Pique Nique Sur la Baie--one of my favorite events of the year--is only a little more than a week away. I love the atmosphere of this ultra-chic upscale garden party on the bayfront lawn of New College, chaired by the dynamic duo Chip Gaylor and Marjorie Floyd. It's a sea of gorgeous hats, including some by milliner Christine A. Moore, who has a trunk show of her eponymous line in-house at The Met if you've haven't found the perfect one, yet.
I caught up with Christine to learn a bit more about the girl who is best known for her Kentucky Derby-style hats--there's even one in the Kentucky Derby Museum!
Millinery is such a niche craft. How did it garner your interest?
Many years ago. while working in a costume shop at the Walnut Street Theatre in Philadelphia, I worked with a milliner who had been hired for a production and instantly fell in love with the craft. From that moment I pursued jobs in millinery and worked in quite a few regional theaters. When I first moved to New York City, I worked for Rodney Gordon and made many, many hats for Broadway. I really learned a lot from him and perfected my techniques, which are still growing and developing.
What would you describe as your “big break” in the industry?
In this business it's not one break that helps you, but many that give you exposure to keep building your brand. I put in many hours a day, seven days a week, and always tell aspiring designers and entrepreneurs that if you want to run your own business you must have an amazing work ethic and be willing to do the work yourself. One of the first stores I got in to was Henri Bendel in New York. As a young designer, doing a trunk show right there on Fifth Avenue was amazing. I have done many magazine covers, but two stand out and were instrumental: InStyle with Katy Perry and Vanity Fair with Jennifer Lopez. In 2009 I partnered with Churchill Downs and Mattel to design the official Barbie for the135th running of the Kentucky Derby. I have been on the Today Show live from Churchill Downs for the Kentucky Derby for the past five years, and that has been amazing exposure.
On average, how long does it take to create one of your hats?

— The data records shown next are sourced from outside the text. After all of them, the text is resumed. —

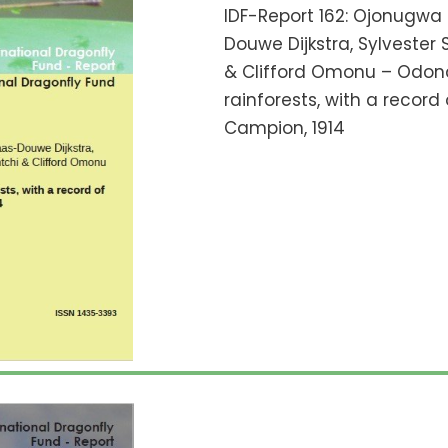
IDF-Report 162: Ojonugwa
Douwe Dijkstra, Sylvester
& Clifford Omonu – Odona
rainforests, with a record
Campion, 1914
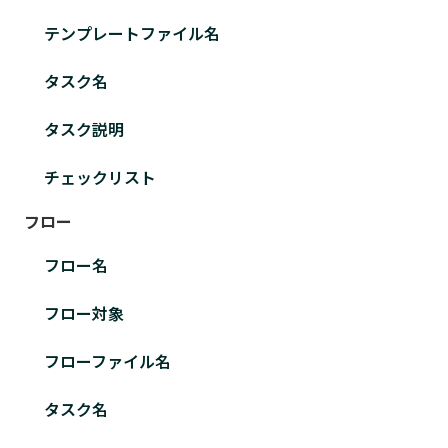
テンプレートファイル名
タスク名
タスク説明
チェックリスト
フロー
フロー名
フロー対象
フローファイル名
タスク名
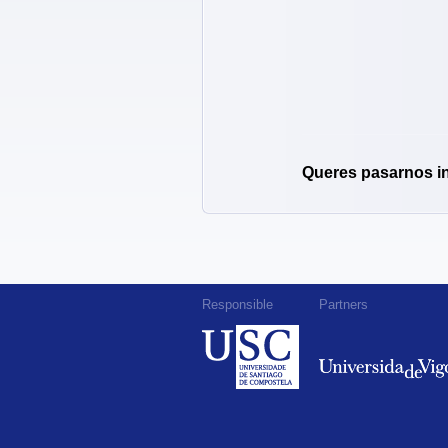
Queres pasarnos i
Responsible
Partners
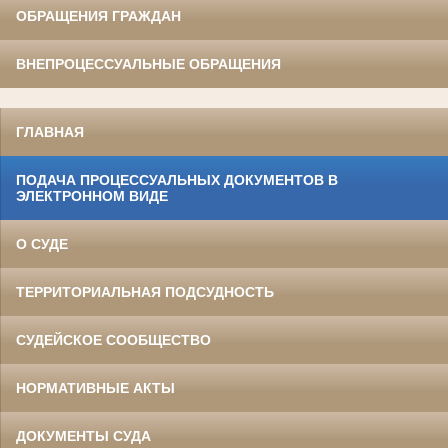
ОБРАЩЕНИЯ ГРАЖДАН
ВНЕПРОЦЕССУАЛЬНЫЕ ОБРАЩЕНИЯ
ГЛАВНАЯ
ПОДАЧА ПРОЦЕССУАЛЬНЫХ ДОКУМЕНТОВ В
ЭЛЕКТРОННОМ ВИДЕ
О СУДЕ
ТЕРРИТОРИАЛЬНАЯ ПОДСУДНОСТЬ
СУДЕЙСКОЕ СООБЩЕСТВО
НОРМАТИВНЫЕ АКТЫ
ДОКУМЕНТЫ СУДА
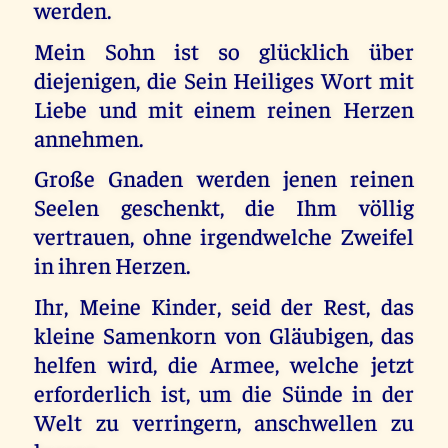
werden.
Mein Sohn ist so glücklich über
diejenigen, die Sein Heiliges Wort mit
Liebe und mit einem reinen Herzen
annehmen.
Große Gnaden werden jenen reinen
Seelen geschenkt, die Ihm völlig
vertrauen, ohne irgendwelche Zweifel
in ihren Herzen.
Ihr, Meine Kinder, seid der Rest, das
kleine Samenkorn von Gläubigen, das
helfen wird, die Armee, welche jetzt
erforderlich ist, um die Sünde in der
Welt zu verringern, anschwellen zu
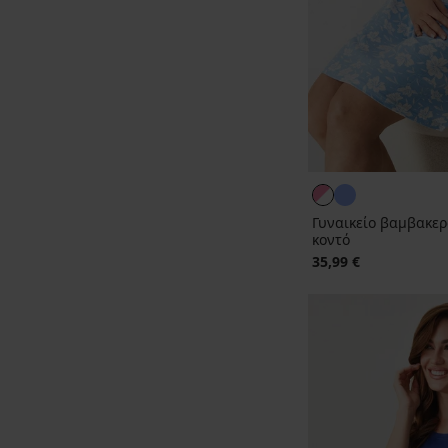
Γυναικείο βαμβακερό
κοντό
35,99 €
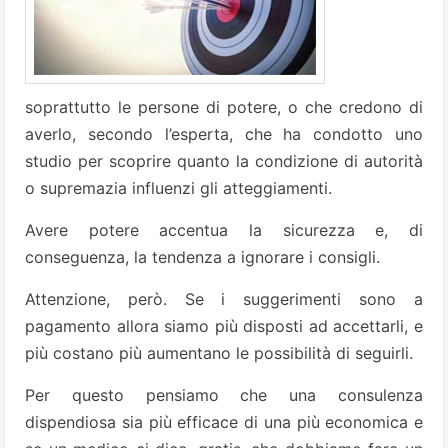
soprattutto le persone di potere, o che credono di
averlo, secondo l’esperta, che ha condotto uno
studio per scoprire quanto la condizione di autorità
o supremazia influenzi gli atteggiamenti.
Avere potere accentua la sicurezza e, di
conseguenza, la tendenza a ignorare i consigli.
Attenzione, però. Se i suggerimenti sono a
pagamento allora siamo più disposti ad accettarli, e
più costano più aumentano le possibilità di seguirli.
Per questo pensiamo che una consulenza
dispendiosa sia più efficace di una più economica e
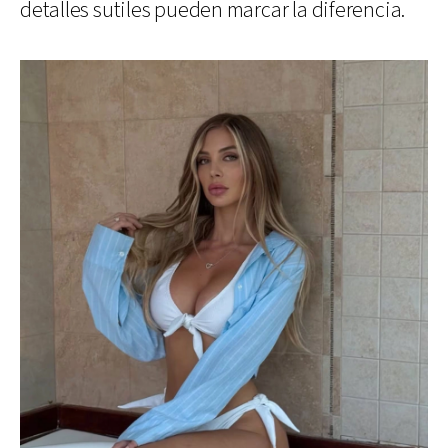
detalles sutiles pueden marcar la diferencia.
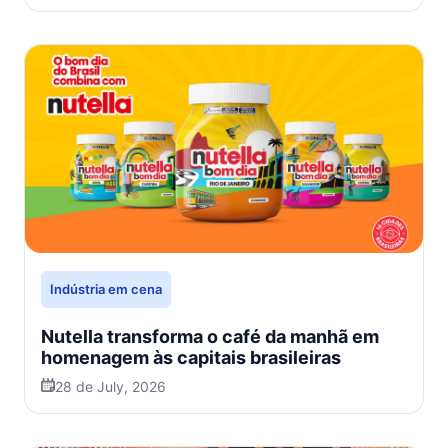
Indústria em cena
Nutella transforma o café da manhã em
homenagem às capitais brasileiras
28 de July, 2026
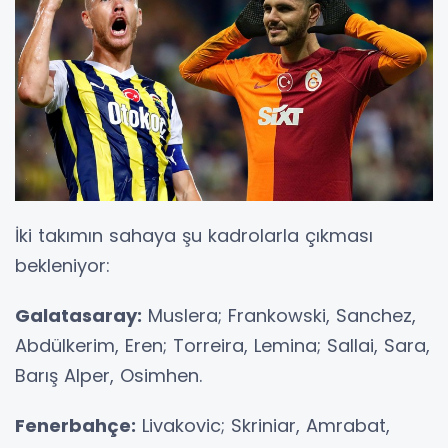
İki takımın sahaya şu kadrolarla çıkması
bekleniyor:
Galatasaray:
Muslera; Frankowski, Sanchez,
Abdülkerim, Eren; Torreira, Lemina; Sallai, Sara,
Barış Alper, Osimhen.
Fenerbahçe:
Livakovic; Skriniar, Amrabat,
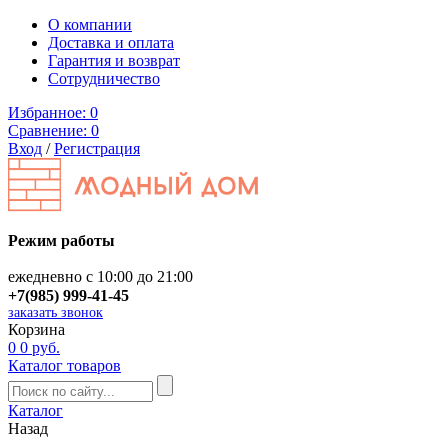
О компании
Доставка и оплата
Гарантия и возврат
Сотрудничество
Избранное:
0
Сравнение:
0
Вход
/
Регистрация
Режим работы
ежедневно с 10:00 до 21:00
+7(985) 999-41-45
заказать звонок
Корзина
0
0 руб.
Каталог товаров
Каталог
Назад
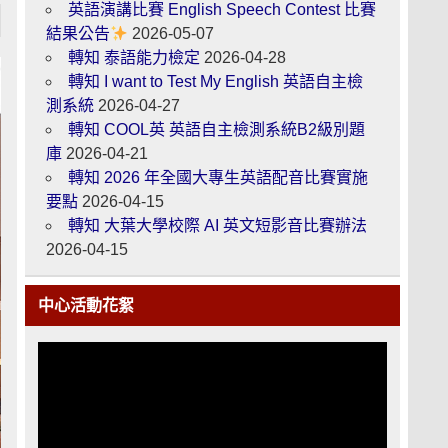
英語演講比賽 English Speech Contest 比賽
結果公告
2026-05-07
轉知 泰語能力檢定
2026-04-28
轉知 I want to Test My English 英語自主檢
測系統
2026-04-27
轉知 COOL英 英語自主檢測系統B2級別題
庫
2026-04-21
轉知 2026 年全國大專生英語配音比賽實施
要點
2026-04-15
轉知 大葉大學校際 AI 英文短影音比賽辦法
2026-04-15
中心活動花絮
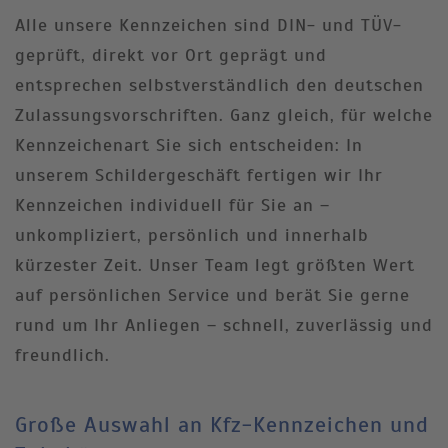
Alle unsere Kennzeichen sind DIN- und TÜV-
geprüft, direkt vor Ort geprägt und
entsprechen selbstverständlich den deutschen
Zulassungsvorschriften. Ganz gleich, für welche
Kennzeichenart Sie sich entscheiden: In
unserem Schildergeschäft fertigen wir Ihr
Kennzeichen individuell für Sie an –
unkompliziert, persönlich und innerhalb
kürzester Zeit. Unser Team legt größten Wert
auf persönlichen Service und berät Sie gerne
rund um Ihr Anliegen – schnell, zuverlässig und
freundlich.
Große Auswahl an Kfz-Kennzeichen und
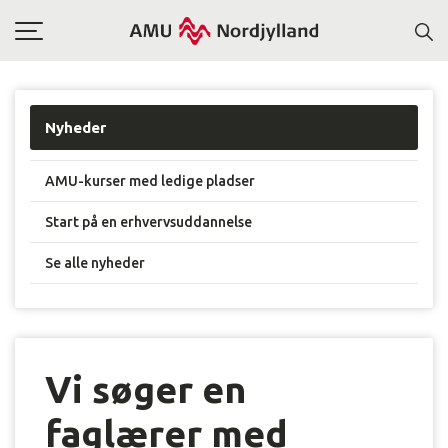
Toggle
navigation
Nyheder
AMU-kurser med ledige pladser
Start på en erhvervsuddannelse
Se alle nyheder
Vi søger en
faglærer med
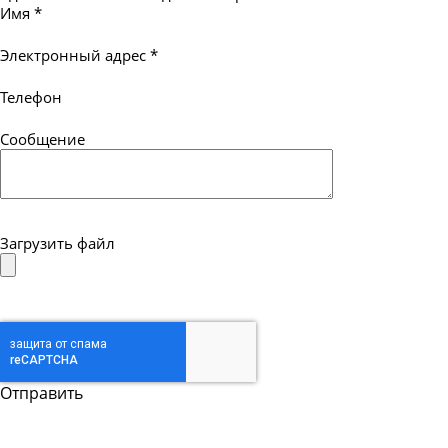
Имя
*
Электронный адрес
*
Телефон
Сообщение
Загрузить файл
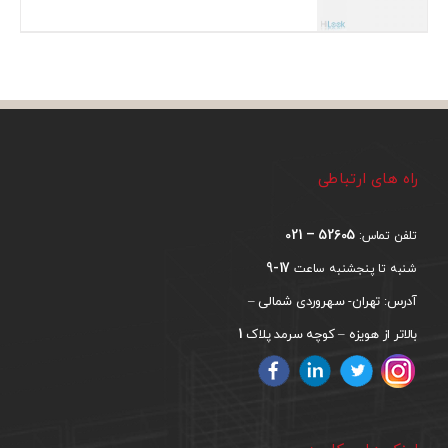
راه های ارتباطی
52605 – 021
تلفن تماس:
17-9
شنبه تا پنجشنبه ساعت
آدرس: تهران- سهروردی شمالی –
1
بالاتر از هویزه – کوچه سرمد پلاک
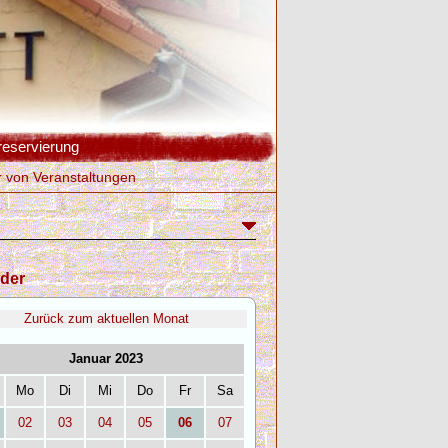
reservierung
r von Veranstaltungen
der
Zurück zum aktuellen Monat
Januar 2023
Mo
Di
Mi
Do
Fr
Sa
02
03
04
05
06
07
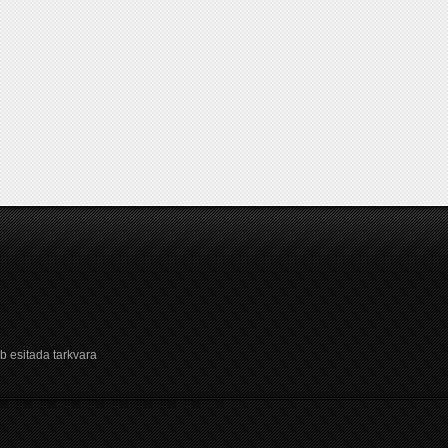
b esitada tarkvara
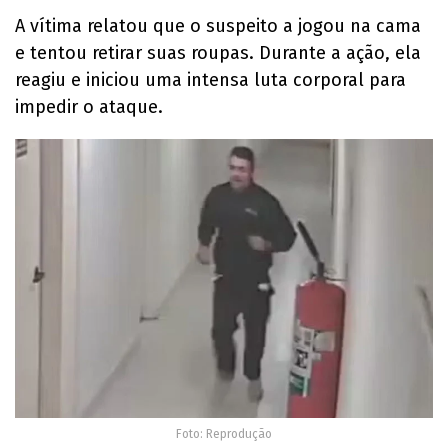
A vítima relatou que o suspeito a jogou na cama
e tentou retirar suas roupas. Durante a ação, ela
reagiu e iniciou uma intensa luta corporal para
impedir o ataque.
Foto: Reprodução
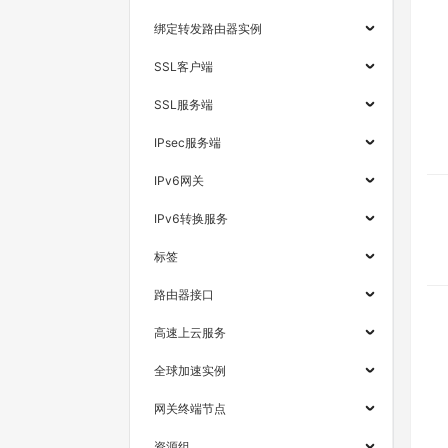
绑定转发路由器实例
SSL客户端
SSL服务端
IPsec服务端
IPv6网关
IPv6转换服务
标签
路由器接口
高速上云服务
全球加速实例
网关终端节点
资源组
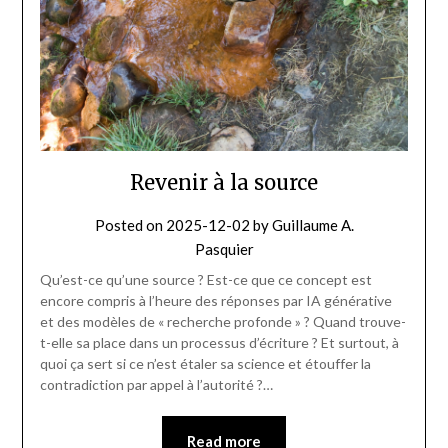
Revenir à la source
Posted on
2025-12-02
by
Guillaume A.
Pasquier
Qu’est-ce qu’une source ? Est-ce que ce concept est
encore compris à l’heure des réponses par IA générative
et des modèles de « recherche profonde » ? Quand trouve-
t-elle sa place dans un processus d’écriture ? Et surtout, à
quoi ça sert si ce n’est étaler sa science et étouffer la
contradiction par appel à l’autorité ?…
Read more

We hand-dye most of our straw and hand-block our hats on old wooden blocks, and the trim is all handmade from fine silk and other fabrics. Some of the larger racing styles can take about three hours, and some from the streetwear collections can take only an hour. We have [also] done special projects and requests that can take a whole day, or even two.
When it comes to a hat and styling an outfit, which should come first?
I'm asked this question a lot. I would say 60 percent of my customers will buy the dress first, and 40 percent will buy the hat and then match it to a dress. We do a lot of custom orders and we love to see a dress or a swatch, or a photo of the dress and the customer, and we'll design and coordinate the hat for the event with the outfit, head size and facial proportions in mind.
What tips would you give to the woman who believes she’s not a “hat person”?
I am a firm believer that there is a hat for everyone. So many women will come up to me at a trunk show and say, “Oh, I'm not really a hat person.” I love to try hats on them! I always tell them that they 've not tried the right style for their face, or one that fits correctly and comfortably. Try many styles and shapes and colors. Make sure the hat fits well and feels comfortable. Do not be afraid to draw attention to yourself and wear it with confidence.